**Requirement**
Only the number is wanted: how many lines in the material below contain "Debreceni".

★ ★ ★ ★ ★

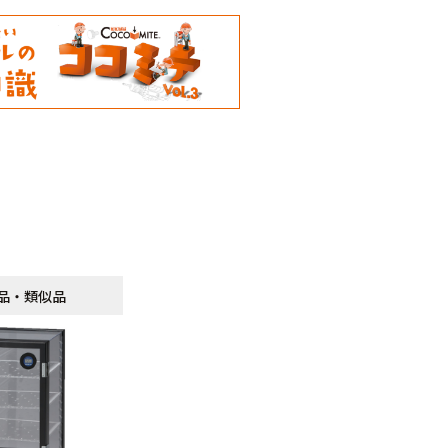
品・類似品
品・類似品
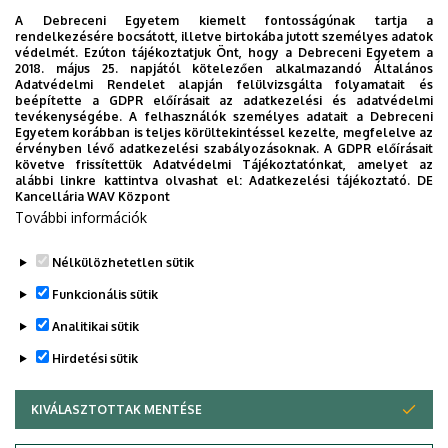
Debreceni Egyetem Állam- és
A Debreceni Egyetem kiemelt fontosságúnak tartja a
rendelkezésére bocsátott, illetve birtokába jutott személyes adatok
Jogtudományi Kar
védelmét. Ezúton tájékoztatjuk Önt, hogy a Debreceni Egyetem a
2018. május 25. napjától kötelezően alkalmazandó Általános
(4028 Debrecen Kassai út 26) A/19-es
Adatvédelmi Rendelet alapján felülvizsgálta folyamatait és
beépítette a GDPR előírásait az adatkezelési és adatvédelmi
előadó
tevékenységébe. A felhasználók személyes adatait a Debreceni
Egyetem korábban is teljes körültekintéssel kezelte, megfelelve az
érvényben lévő adatkezelési szabályozásoknak. A GDPR előírásait
követve frissítettük Adatvédelmi Tájékoztatónkat, amelyet az
alábbi linkre kattintva olvashat el:
Adatkezelési tájékoztató.
DE
Kancellária WAV Központ
További információk
Nélkülözhetetlen sütik
Minden érdeklődőt szeretettel várunk!
Funkcionális sütik
Meghívó letöltése itt!
Analitikai sütik
Hirdetési sütik
Legutóbbi frissítés:
2022. 07. 22. 14:09
KIVÁLASZTOTTAK MENTÉSE
WITHDRAW CONSENT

★ ★ ★ ★ ★

**Response for this exercise**
4